Lista del Mes (Diciembre): 8 de amigos para siempre


1) Friends again (Purple hearts): De tono menos Who-Creation-punk y más moerna que cualquiera de sus hits anteriores, “Friends again” inaugura con brío el irregular álbum Pop-ish Frenzy. Un LP que, según el inclito Kevin pearce, inaugura (sin saberlo) el sonido de algunos grupos de Manchester. ¿O quizás fue algo consciente? Después de todo algunos de los Happy mondays o Stone Roses eran scooteristas y ex-moddyboys. Ahí les dejo eso, para que reflexionen.

2) Me and my friends (The Crooks): Más mod revival, éste de tono épico (como suele suceder). “Me and my friends stick together” y todo eso. No, no, no nos moverán, de encima de las escuters. Un tema hermoso de gran espíritu amical-bélico y melancolía escolar-juvenil.

3) Hate your friends (Lemonheads): Ya tuvo que venir el aguafiestas, y encima acarreando ese sonido que suena a los Black Flag tocando dentro de un bidón de gasolina que rueda ladera abajo. Estrépito inmortal, velocidad endiablada, producción de estudio ausente, y una lírica que se resume en “No sirve de nada tratar de esconder que odias a tus amigos”. Gracias, Evan. Pero no busques luego a esa mano amiga, pues no habrá de llegar.

4) My pal (God): Misma intención difamatoria que la anterior, pero en este caso relatada angustiosamente por unos chavales australianos de 16 años con ortodoncia, melenas por las rodillas a lo Barbapel, y las guitarras a un volumen injustificable y punible por la ley. Una de las canciones más hermosas y patéticas de la historia, y que insiste en “Eres mi único amigo / Y ni siquiera te caigo bien”. Al lado de esto, Daniel Clowes parece Mortadelo y Filemón.
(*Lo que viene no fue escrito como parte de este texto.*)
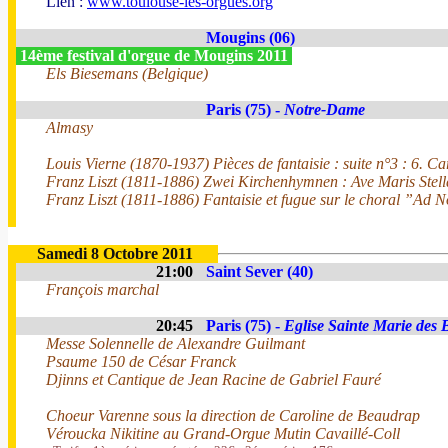
Lien :
www.toulouse-les-orgues.org
Mougins (06)
14ème festival d'orgue de Mougins 2011
Els Biesemans (Belgique)
Paris (75) -
Notre-Dame
Almasy
Louis Vierne (1870-1937) Pièces de fantaisie : suite n°3 : 6. Ca
Franz Liszt (1811-1886) Zwei Kirchenhymnen : Ave Maris Stell
Franz Liszt (1811-1886) Fantaisie et fugue sur le choral ”Ad
Samedi 8 Octobre 2011
21:00
Saint Sever (40)
François marchal
20:45
Paris (75) -
Eglise Sainte Marie des 
Messe Solennelle de Alexandre Guilmant
Psaume 150 de César Franck
Djinns et Cantique de Jean Racine de Gabriel Fauré
Choeur Varenne sous la direction de Caroline de Beaudrap
Véroucka Nikitine au Grand-Orgue Mutin Cavaillé-Coll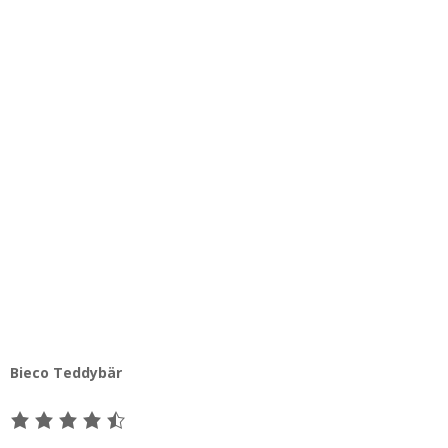
Bieco Teddybär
5) You are my friend (Rain Parade): Paradójicamente, otra de las canciones más hermosas de la historia, sólo que en este caso sin el patetismo. Segundo single del mejor grupo del llamado paisley underground, un temote que suena a Byrds al ralentí, con algo de Elektra folk hecho anthem (y modernizada con batería de gong gigante) y una letra carente de cinismo que no puede sino emocionarles.

6) ¿Where are the friends? (The Koobas): Uno de los grupos más majestuosos del freakbeat (y del beat, como The Kubas), en este particular corte del disco final de 1967 dejan las Rickenbakers cortantes y los movimientos sexy y ruidazo delincuente-mod para lanzarse a una oda cuestionante de tono Kinks-Left Banke dedicada al clásico amiguete que toma las de villadiego. Eh, ¿donde está todo el mundo que dijo que me echaría una mano en la mudanza? Se han ido, compadre, y se han llevado a tu novia. Y discos. Y fular absurdo.

7) All of my friends were there (The Kinks): Aunque podriamos haber incluido “See my friends”. Los Davies le tenían aprecio a sus amigos, está claro (quizás para compensar los guantazos inter-fraternales). Este clásico del vodevil-pop de perfil himnal parece una celebración de todos los amigos, los mejores amigos, que vinieron a aquella fiesta, pero un exámen más minucioso nos revela una historia de ridículo escénico y gran vergüenza ajena, propia y general.

8) Best friend (The Beat): Otra que engaña. Parece un paean al mejor amigo, pero en realidad es un desguazado del amigote como ególatra que no sabe hablar de otra cosa que de él, él, él. Pero no hace falta que la canten con este significado. Para eso el pop es pop; para que hagan con él lo que gusten, caramba. ¿Que procede hacer de esto una marsellesa pro-amigos? Pues se la transforma, y aire. “Hablemos de nosotros una vez más en la pista / Nada más, te lo prometo / Sólo hablemos de nosotros”. Y aquí lo suscribimos, con ese nuevo espíritu.